И вдруг удар. Выбита дверь. Рывок. Вскакивают парни (надзиратели) в испуге – тотчас залетело несколько человек в черных костюмах, бронежилетах и масках, с автоматами наперевес... Молниеносно заломали Белобрысого и Серегу (даже не сопротивлялись), мордой в пол, руки за голову.
Кто-то присел рядом.
Клёмин.
Испуганно уставился мне в глаза:
- Лина, Лина, ты меня слышишь? – схватил за плечи и, осторожничая, встряхнул. Смеюсь, невольно счастливо залилась звонким, больным смехом… облегчения. Но вдруг... этот его, сводящий с ума, аромат, запах; трепетный, обжигающий кожу жар; нервное, в такт моему, надрывистое дыхание; сильные руки; пот, эротично, маняще стекающий по шее; пылкие, влажные губы (невольно облизалась, закатила глаза под лоб и вожделенно застонала) – просто сорвало, вмиг обрушило на меня волну, практически полностью и безнадежно захлестнув дикой, откровенной страстью. Оковы сорваны. Зеленый свет… Мой Клёмин. Угрожающая, решительная пьяная ухмылка в сторону жертвы.

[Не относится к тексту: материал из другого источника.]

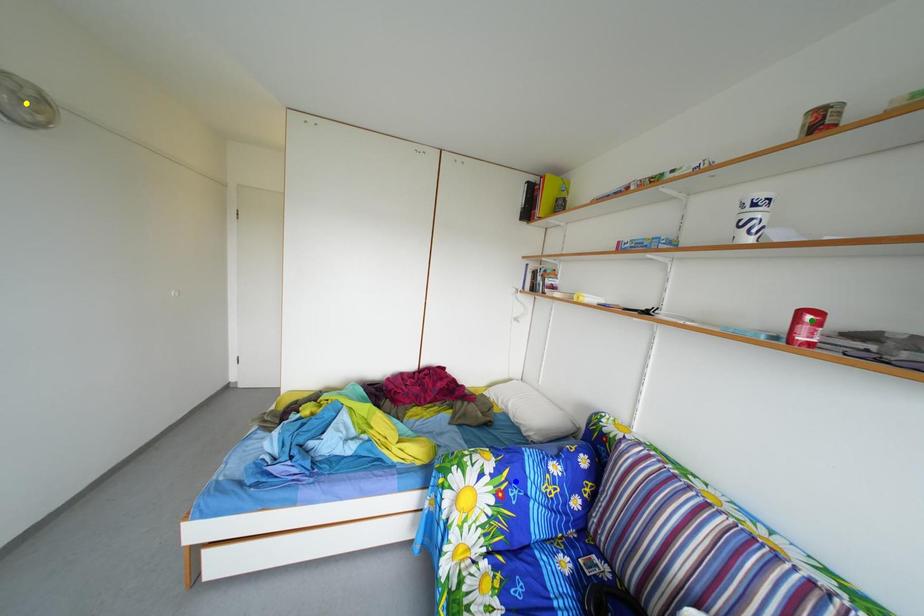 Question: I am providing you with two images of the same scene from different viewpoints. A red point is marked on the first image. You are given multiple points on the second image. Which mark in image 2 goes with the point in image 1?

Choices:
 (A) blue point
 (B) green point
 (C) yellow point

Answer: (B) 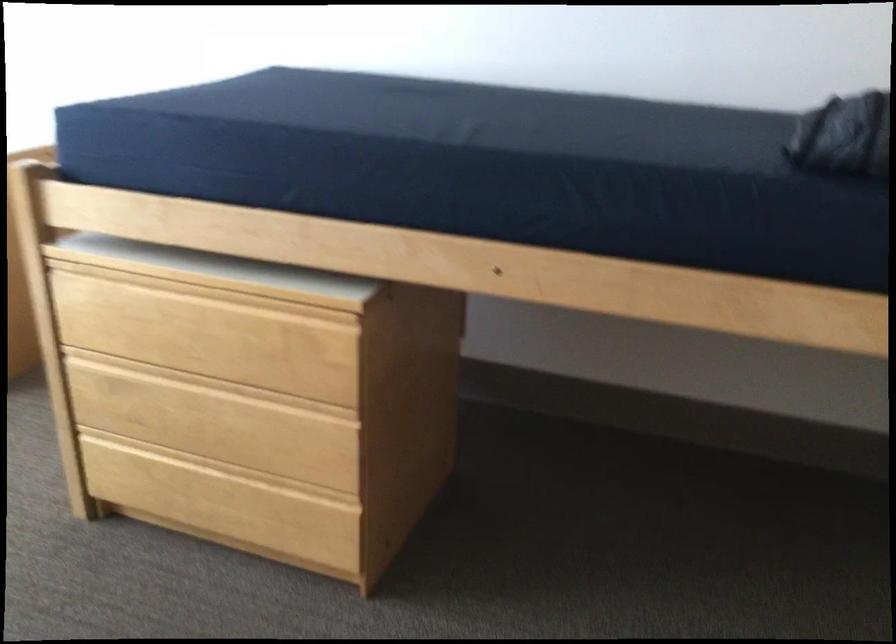 The width and height of the screenshot is (896, 644). I want to click on the bottom drawer handle, so click(217, 272).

- Что вы, твари, с ней сделали?! – ошарашено рычит. Взгляд куда-то в сторону, назад. – Она под кайфом?!
- Да.
Хохочу счастливо… Неистово сверлю своего героя взглядом, мысленно уже не просто раздевая, а, едва ли не раздирая на части, овладевая им...
- Что именно?! – не унимается, злится, бесится, отчего еще сильнее становится притягательным. Невольно сжимает меня до сладкой боли в своих грубых, могучих ручищах.
- Бутер с какой-то дрянью.
- Когда отпустит?
- Несколько часов, - внезапно рассмеялся кто-то из парней. Узнаю голос подонка… (игнорирую). - Можешь смело пользоваться, ублюдок.
- Уведите их.
Краем глаза улавливаю, как силой заломили и потащили, повели из комнаты избитого Серегу. Словно молнией прозрение, но лишь на миг - разум раненым зверем сгорает заживо в агонии...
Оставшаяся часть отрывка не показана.